Chefs would scoff if they knew what else I included in my cacio e pepe recipe, which isn’t a recipe, but an assortment of staple ingredients I always have in my fridge and pantry. A pat of butter? Not standard, but in it goes. A leftover clove of garlic? Add that in too. During this pandemic work, play, and exercise have become regimented; they’re a daily check on my to-do list. Cooking dishes like cacio e pepe, though, is where I can go off-script — I feel secure enough in my familiarity of the base recipe to confidently play with it from time to time.
Most recipes cater to parties of four or six — the serving sizes are never friendly to solo diners. I cook for myself, and although I enjoy leftovers, I don’t enjoy six meals’ worth. But cacio e pepe can be easily halved or eyeballed to accommodate one serving size. (Trust me — I speak from a lot of experience here.)
After a day of back-to-back video conference calls and doom scrolling on Twitter, I make cacio e pepe in my work-from-home uniform: black leggings, a sweatshirt, and slippers. Cacio e pepe doesn’t demand you dress for dinner like the much sexier pasta alla vodka. This is comfort food.
I mince a clove of garlic and sauté it with butter, black pepper, and red pepper flakes. I don’t usually have a hunk of Pecorino Romano, so I grate its close cousin, Parmigiano Reggiano. The cooked pasta, with the help of a few tablespoons of starchy water, gets mixed in with the cheese and garlic butter until combined.
I plate the cacio e pepe in my “good bowls,” the ones that haven’t been chipped out of love and haste, and settle in for a night of leisure. I call it my cacio e pepe ritual. A twice-a-month practice that elevates the experience of dining in during a pandemic. My cacio e pepe was always good, but the ritual of making it brings me joy. Like so many people, I’ve learned to prize the minutiae of what makes up my life: a hug from a roommate (one of the few people I’ve had physical contact with in the past year), a family FaceTime that keeps multiplying, and anything that reminds me of when life was a little more “normal.”

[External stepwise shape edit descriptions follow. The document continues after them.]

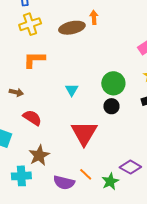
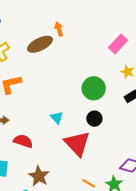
cyan triangle: (72, 90) -> (57, 117), moved
black circle: (111, 106) -> (94, 119), moved

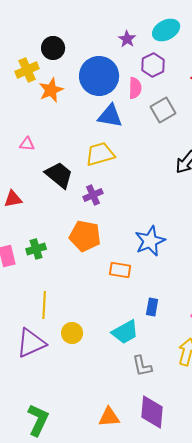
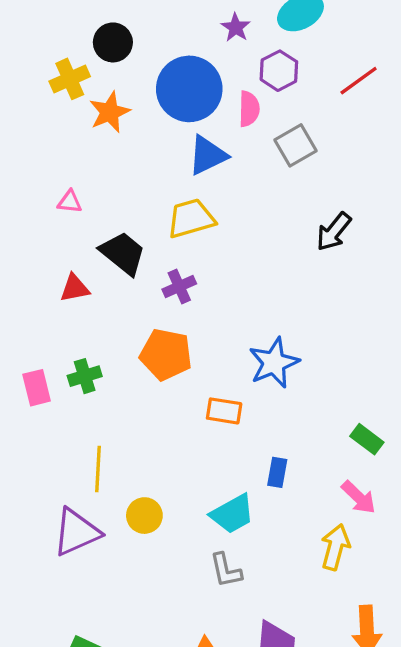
blue triangle: (110, 116) -> (208, 155), turned -36
red triangle: (13, 199) -> (75, 288), moved
gray L-shape: (142, 366) -> (226, 570), moved

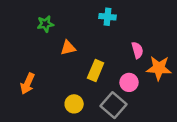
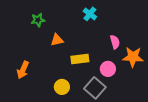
cyan cross: (108, 17) -> (90, 14), turned 32
yellow rectangle: (96, 70) -> (80, 59), turned 60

My 2020 resolutions (haha), which included trips abroad, a promotion, and opening myself to meeting someone, were meant to be validations of living a good life. I turned 30 in May, a birthday I assumed would feel significant, but in reality, felt like my 25th — but with cracking joints. At 30, I was still single, still figuring out my career, and still living with a roommate. I’m not an anomaly living in Los Angeles, and yet, I couldn’t help but think of the past decade, and ask myself: Did I do it right? Did I have fun even through the years of depression, heartache, terrible jobs, and awful roommates?
The answer is yes.
Cacio e pepe isn’t a cure for loneliness, nor can it fix a broken heart, or tell your toxic boss to go to hell, but it can be a way to take care of yourself in a world that’s so in flux. Love languages are useless unless you know how to give yourself what you want first.